The only small consolation is that the museum was planning to abscond with them, removing them from the perfect place they were created to be, and take them downtown to try to catch more tourist foot traffic. We would be missing them soon enough anyway. But I hate destruction and continue to grieve for them in the park. I went to a fantastic Coastal Landscapes show yesterday at the Whatcom Museum in Bellingham. I’ve always loved the arts and crafts era of western landscapes, and this was a great mix of California painters with some up the coast to Washington from the turn of the last century into today. I was delighted to see so many women represented. The first piece is by Mary DeNeale Morgan. It was my absolute favorite for light, tree shapes, color, and brushwork, and I hope to see more of her work in the future. Many of the paintings had super glossy varnish, and it was tricky to get photos without glare, so forgive funny angles and bits of glare. A block away, right next to my favorite second hand bookstore with an enormous art department (Henderson’s) is a neat little letterpress/stationery store. Jude found a super nifty Kaweko mechanical pencil with a thick tower of graphite, fully retractable, instead of a skinny little lead. I love sketching in pencil but also hate having to remember a sharpener. I was delighted and headed back to the museum for further sketching while he took a longer lunch break and waited for me to surface again. A kind guard offered me a stool, since the benches are never next to the paintings I truly want to sketch.
That was all the sketching I had the time and energy for, but two other favorites from the show were this exquisite woodblock print by Elizabeth Colbourne from 1933 and the large landscape by Euphemia Fortune (VERY bad glare, but the best name ever! She was in a recent Dixon show of American Impressionists). If I were home I would be going back with colored pencils and sketching weekly in this show. It’s delightful.
I took my first trip since November last week, back to one of my very favorite places. I spent time in the museum, at the water, at Shearwater pottery, and just sitting and enjoying the breeze playing my banjo. It was deeply good. One fantastic thing I got to do was go sketch in Anderson's cottage again. With my show last year, I've made friends with the museum staff (and enough with the family that they trust me too), so I can borrow the key and sit in the quiet of that space with extra murals and just sketch. It's a huge honor. Above is part of a half finished mural around the window in Anderson's bathroom, facing the wall of cows above his bathtub. It's faint. These colors are more robust than what's there, but I wanted it to be legible as a sketch. Anderson couldn't always get permission to do murals. Earlier in his life he was living with his inlaws at Oldfields (the current show is all about that house and the work he made there). His father-in-law was emphatic that no painting on the walls was going to happen, so Anderson used large pieces of paper to make "murals." The piece below is one of those, and I was completely charmed. I sat and sketched it in the museum. This is the second view I did of the cottage. You can see a smaller mural of two birds. I also loved all the shelves with small treasures, bits of driftwood and shells and stones. I have some of all of this in my own window sills at in bowls at my house, as did Georgia O'Keeffe in her New Mexico home. It reminds me of the "nature collection" my sister and I made with my grandmother growing up, but seeing these artists carry that habit throughout their lives makes me feel a deep kinship with both of them.
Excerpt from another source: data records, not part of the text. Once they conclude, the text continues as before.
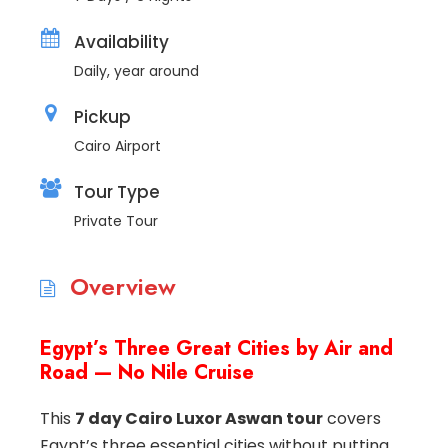
Availability
Daily, year around
Pickup
Cairo Airport
Tour Type
Private Tour
Overview
Egypt’s Three Great Cities by Air and
Road — No Nile Cruise
This
7 day Cairo Luxor Aswan tour
covers
Egypt’s three essential cities without putting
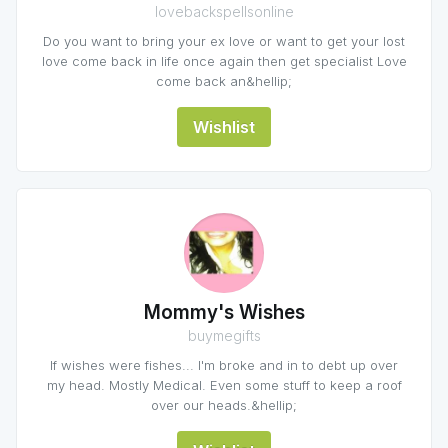
lovebackspellsonline
Do you want to bring your ex love or want to get your lost
love come back in life once again then get specialist Love
come back an&hellip;
Wishlist
Mommy's Wishes
buymegifts
If wishes were fishes... I'm broke and in to debt up over
my head. Mostly Medical. Even some stuff to keep a roof
over our heads.&hellip;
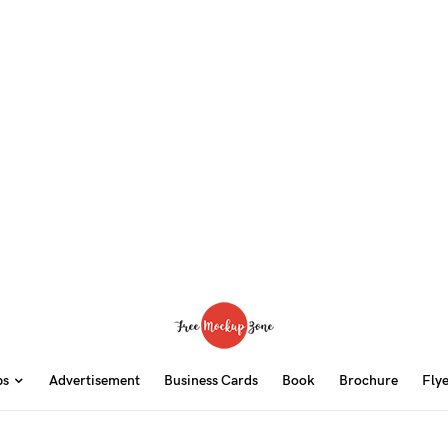
ps
Advertisement
Business Cards
Book
Brochure
Fly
It's the last week for the lovely American paintings show at Dixon, and the director Kevin Sharp was giving a lecture yesterday as well, so I treated myself to another museum day. I'm getting out less than I used to with my separation anxiety dog (as well as a natural tendency to stay home a lot anyway), but I'm finding that when I do get good opportunities, I make them count more. Instead of saying, maybe I'll go to Dixon tomorrow or next week, if a friend wants to take Henry to the office for today, I jump right on that chance to do something really worthwhile. So Henry got to be an office dog yesterday, and I got a museum day. I had one more painting I really wanted to sketch, this William Trost Richards painting of Maine. Once again, it's a bit darker and more vivid (especially in the water) than the original since I was working in low light with limited media. But overall I'm pleased, and it will also just help me remember better. Then I had lunch outside (I'm still masking indoors) and started the tulip sketch but rushed back in to hear Kevin talk about the artist Walt Kuhn. I also worked a little bit on this Inness copy, toning it down some. It's not right, but I'm happier with it than I was. And I finished off the day sitting outside and finishing the tulip sketch at the top. I hadn't used my green ink lately, and the spring greens have had me itching to get it back out.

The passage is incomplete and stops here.